Introduction

Environmental analysis is a part of SWOT analysis. SWOT is’ acronym of strengths, weaknesses, opportunities, and threats. While opportunities and threats are external to an organization, strengths and weaknesses are internal to the organization. The analyses of these are as follows:

  • Opportunity: An opportunity is a favorable condition in the organization’s environment which enables it to strengthen its position.
  • Threat: A threat is an unfavorable condition in the organization’s environment which causes a risk for, or damage to, the organization’s position.
  • Strength: Strength is an inherent capability of the organization which it can use to gain strategic advantage over its competitors.
  • Weakness: A weakness is an inherent limitation or constraint of the organization which creates strategic disadvantage to it.

Though SWOT analysis should be taken as an integrated process in strategic management, here, it has been broken into two parts because the types of information required and techniques adopted in both these parts are quite different.
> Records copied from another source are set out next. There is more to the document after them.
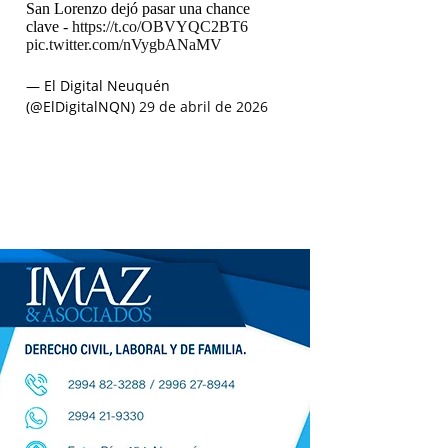
San Lorenzo dejó pasar una chance
clave -
https://t.co/OBVYQC2BT6
pic.twitter.com/nVygbANaMV
— El Digital Neuquén
(@ElDigitalNQN)
29 de abril de 2026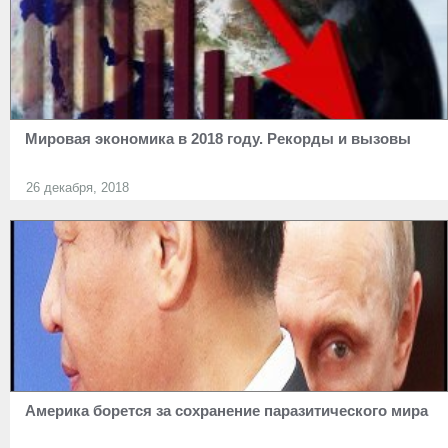
Мировая экономика в 2018 году. Рекорды и вызовы
26 декабря, 2018
Америка борется за сохранение паразитического мира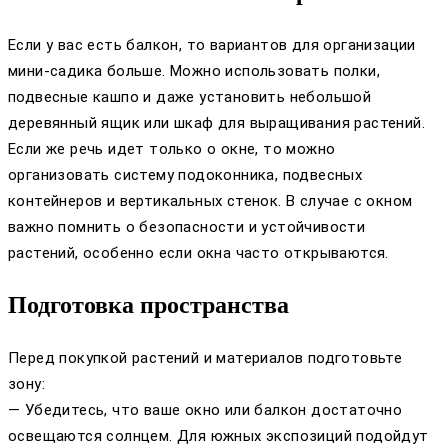
Если у вас есть балкон, то вариантов для организации
мини-садика больше. Можно использовать полки,
подвесные кашпо и даже установить небольшой
деревянный ящик или шкаф для выращивания растений.
Если же речь идет только о окне, то можно
организовать систему подоконника, подвесных
контейнеров и вертикальных стенок. В случае с окном
важно помнить о безопасности и устойчивости
растений, особенно если окна часто открываются.
Подготовка пространства
Перед покупкой растений и материалов подготовьте
зону:
— Убедитесь, что ваше окно или балкон достаточно
освещаются солнцем. Для южных экспозиций подойдут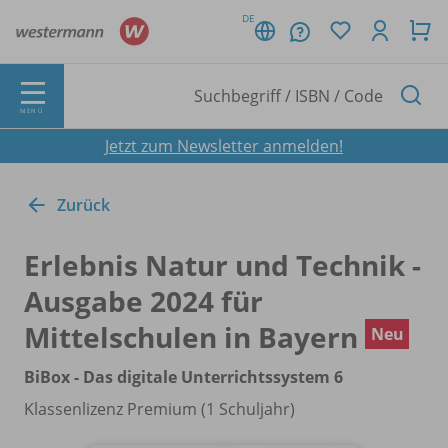
DE
MENÜ
Jetzt zum Newsletter anmelden!
Zurück
Erlebnis Natur und Technik -
Ausgabe 2024 für
Mittelschulen in Bayern
Neu
BiBox - Das digitale Unterrichtssystem 6
Klassenlizenz Premium (1 Schuljahr)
These parts are environmental analysis for identifying opportunities and threats and organizational analysis for identifying strengths and weaknesses.

Concept of Environmental Analysis: Environmental analysis, also known as environmental scanning or appraisal, is the process through which an organization monitors and comprehends various environmental factors and determines the opportunities and threats that are provided by these factors.

Thus, there are two aspects involved in environmental analysis:

  • Monitoring the environment, i.e. environmental search
  • Identifying opportunities and threats based on environmental monitoring

On the basis of the above concept, following features of environmental analysis may be identified:

  • Environmental analysis is a holistic exercise in which total view of environment is taken rather than viewing trends piecemeal. Though for environmental analysis, the environment is divided into different components to find out their nature, function, and relationship for searching opportunities and threats and determining where they come from, ultimately the analysis of these components is aggregated to have a total view of the environment. This is necessary because some elements of the environment may indicate opportunities while others may indicate threats.
  • Environmental analysis is a heuristic or exploratory process. While the monitoring aspect of the environment is concerned with present developments, a large, part of the process seeks to explore the unknown terrain, the dimensions of possible futures. Since futures are unknown, the analysis emphasizes on ‘what could happen and not necessarily what will happen.’ The emphasis must be on alternative futures, seeking clarification of the assumptions about the future, speculating I systematically about alternative outcomes, assessing probabilities, and drawing more rational conclusions.
  • Environmental analysis must be a continuous process rather than being an intermittent scanning system. In this process, there is continuous scanning of the environment to pick up the new signals or triggers in the overall pattern of developing trends. Detailed studies are undertaken to focus closely on the track of previously identified trends which have been analyzed and assessed and found to be of particular importance to the organization.